Besprechung mit dem Professor, der die ominöse Operation durchführen wird. Er wirkt ernst und besorgt. Und spricht von Risiken. Wegen meiner Lunge und meines Herzens. Er legt mir nahe, die Tage vor der Operation das Rauchen einzuschränken.
Ich frage belustigt (?): „Sollte ich meine Todesanzeige entwerfen und meine Abdankungs-Publikumsbeschimpfung verfassen?“ „Nein, nein“, beschwichtigt er. „Machen Sie diese Operation gerne?“, frage ich. Darf man als Patientin eine solche Frage stellen? „Diese Operation wird in Bern lediglich in zwei Spitälern gemacht“, erwidert er meine Frage umgehend. „Sie werden mindestens vier Wochen brauchen, um sich zu erholen“. Ich widerspreche: „Höchstens drei Wochen. Ich bin zäh“. „Aber Ihr Alter“. Mein Alter. Meine Aginas bekämpfte ich mit Trainings. Fieber bei Fechtturnieren. Einen schrecklichen Unfall habe ich überstanden, obwohl meine Chancen schlecht standen. Hauptsächlich erlitt ich Unfälle. Krankheiten ignorierte ich. Und nun?
Wur überkommt mich. Wut über meinen Körper, der den Zigarattenkonsum nicht verkraftete. Wut,meinem Körper zu Unrecht vertraut zu haben. Ich war sicher, er würde alle Strapazen aushalten. Der Professor spricht: „Die Operation ist schwierig und risikoreich. Sie werden danach in die Intensivstation gebracht“. Ich reagiere mit „oje“. „Sie sollten sich jetzt schon mit der künstlichen Blase befassen“. „Nein“, antworte ich, „es ist dann noch früh genug“. Bis jetzt habe ich diese ganze Krankheit und die Operation verdrängt, sie interessieren mich nicht, ich nehme sie nicht zur Kenntnis.

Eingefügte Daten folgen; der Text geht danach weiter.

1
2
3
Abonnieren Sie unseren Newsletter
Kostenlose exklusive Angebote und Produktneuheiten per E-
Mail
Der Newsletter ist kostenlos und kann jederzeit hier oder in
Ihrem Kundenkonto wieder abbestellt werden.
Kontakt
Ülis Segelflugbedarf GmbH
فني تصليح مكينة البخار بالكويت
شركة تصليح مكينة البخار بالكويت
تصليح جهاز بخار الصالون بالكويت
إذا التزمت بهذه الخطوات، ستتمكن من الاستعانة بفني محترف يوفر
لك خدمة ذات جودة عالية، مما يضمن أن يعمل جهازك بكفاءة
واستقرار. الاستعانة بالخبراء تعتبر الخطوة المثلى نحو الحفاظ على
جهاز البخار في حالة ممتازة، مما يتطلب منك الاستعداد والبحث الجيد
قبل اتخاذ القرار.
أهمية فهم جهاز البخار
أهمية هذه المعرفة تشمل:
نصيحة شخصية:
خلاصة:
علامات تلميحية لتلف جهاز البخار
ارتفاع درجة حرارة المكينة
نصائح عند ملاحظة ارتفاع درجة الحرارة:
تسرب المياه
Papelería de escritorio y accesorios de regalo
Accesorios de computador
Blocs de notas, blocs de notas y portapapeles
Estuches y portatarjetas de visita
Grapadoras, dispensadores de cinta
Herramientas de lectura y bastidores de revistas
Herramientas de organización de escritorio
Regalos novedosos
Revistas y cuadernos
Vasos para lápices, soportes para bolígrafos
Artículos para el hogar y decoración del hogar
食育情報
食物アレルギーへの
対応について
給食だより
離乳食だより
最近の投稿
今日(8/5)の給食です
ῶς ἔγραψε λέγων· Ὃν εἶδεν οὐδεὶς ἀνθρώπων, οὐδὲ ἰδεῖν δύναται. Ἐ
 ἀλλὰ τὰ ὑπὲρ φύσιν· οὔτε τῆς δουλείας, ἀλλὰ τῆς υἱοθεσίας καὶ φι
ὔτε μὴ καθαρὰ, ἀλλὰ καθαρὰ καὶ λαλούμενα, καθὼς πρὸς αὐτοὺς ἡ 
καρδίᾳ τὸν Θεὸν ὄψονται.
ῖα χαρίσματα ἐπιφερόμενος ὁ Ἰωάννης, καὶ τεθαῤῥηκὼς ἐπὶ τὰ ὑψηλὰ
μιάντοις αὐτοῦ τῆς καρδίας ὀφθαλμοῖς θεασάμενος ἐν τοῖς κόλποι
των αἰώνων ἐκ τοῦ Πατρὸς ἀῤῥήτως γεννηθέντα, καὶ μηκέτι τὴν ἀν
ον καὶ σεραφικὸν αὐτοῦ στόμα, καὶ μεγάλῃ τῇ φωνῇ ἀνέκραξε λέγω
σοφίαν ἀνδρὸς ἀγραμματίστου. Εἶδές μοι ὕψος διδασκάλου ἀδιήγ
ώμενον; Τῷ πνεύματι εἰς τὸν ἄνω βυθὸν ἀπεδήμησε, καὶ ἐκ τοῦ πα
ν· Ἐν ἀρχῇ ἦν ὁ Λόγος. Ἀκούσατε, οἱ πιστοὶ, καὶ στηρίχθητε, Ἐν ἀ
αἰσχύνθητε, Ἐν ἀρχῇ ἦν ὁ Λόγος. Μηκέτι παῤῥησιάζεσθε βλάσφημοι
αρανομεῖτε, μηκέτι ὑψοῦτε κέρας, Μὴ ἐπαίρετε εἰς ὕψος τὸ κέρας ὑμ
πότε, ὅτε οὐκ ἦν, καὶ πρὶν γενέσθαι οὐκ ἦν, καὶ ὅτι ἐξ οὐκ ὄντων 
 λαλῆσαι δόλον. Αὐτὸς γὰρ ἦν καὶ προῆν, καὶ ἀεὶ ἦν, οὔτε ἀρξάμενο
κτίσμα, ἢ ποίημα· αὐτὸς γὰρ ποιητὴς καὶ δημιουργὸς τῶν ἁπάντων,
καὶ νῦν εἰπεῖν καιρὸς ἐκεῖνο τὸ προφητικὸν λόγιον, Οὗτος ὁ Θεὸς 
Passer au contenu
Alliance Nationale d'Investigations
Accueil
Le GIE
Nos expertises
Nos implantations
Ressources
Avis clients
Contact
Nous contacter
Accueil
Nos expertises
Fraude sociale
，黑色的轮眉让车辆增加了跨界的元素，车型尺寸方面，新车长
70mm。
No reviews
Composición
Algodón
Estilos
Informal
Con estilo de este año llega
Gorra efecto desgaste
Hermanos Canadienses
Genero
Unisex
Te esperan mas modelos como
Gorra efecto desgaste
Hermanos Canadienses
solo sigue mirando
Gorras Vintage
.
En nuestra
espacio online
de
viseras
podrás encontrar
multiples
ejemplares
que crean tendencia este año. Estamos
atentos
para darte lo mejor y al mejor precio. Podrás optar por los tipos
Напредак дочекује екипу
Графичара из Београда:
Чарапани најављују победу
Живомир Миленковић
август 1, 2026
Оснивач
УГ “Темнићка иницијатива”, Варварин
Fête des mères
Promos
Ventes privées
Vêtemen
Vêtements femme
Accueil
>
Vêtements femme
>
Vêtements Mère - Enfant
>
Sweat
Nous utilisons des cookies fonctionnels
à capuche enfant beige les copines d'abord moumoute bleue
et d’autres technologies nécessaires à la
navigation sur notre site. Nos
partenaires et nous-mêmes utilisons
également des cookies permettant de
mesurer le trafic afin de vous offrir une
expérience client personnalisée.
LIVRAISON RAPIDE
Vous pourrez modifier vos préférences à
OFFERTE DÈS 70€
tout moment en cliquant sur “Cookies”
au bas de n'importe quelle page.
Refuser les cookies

Die meisten Menschen befassen sich intensiv mit ihrem Körper, das heisst, ihrer Gesundheit. Die Gesundheit ist ein Dauerthema. nicht nur von jedem selbst, sondern auch von den wünschenden Angehörigen, immer geht es um die Gesundheit. Auch beim mir verpönten Anstossen mit Alkohol sagt man „Gesundheit“. Warum? Ist sie wohl das höchste Gut des Menschen? Nicht für mich. Das beschäftigt den Professor. Ich wage ihn nicht zu fragen, wieviel er an meiner Operation verdient. Ob er daran mehr verdient als an einer weniger radikalen Methode, die, wie er sagt, nutzlos wäre agesichts der aggressiven Zellen. Ich zweifle nicht daran, dass er auf dem neusten Stand der urologischen Forschung ist, aber weiss man, ob er sich damit beschäftigt? Er kann ja eine Forschung verschlafen oder abgelenkt worden sein, aus welchen Gründen auch immer.
Ich muss unterschreiben, dass ich mit der Operation einverstanden bin. Der Professor begleitet mich nach draussen. „Wenn Sie noch Fragen haben …“, er legt eine Hand auf eine meiner Schultern im Bemühen, mich aufzuheitern. Ich schleiche von dannen, wütend in der festen Überzeugung, mich in weniger als drei Wochen zu erholen.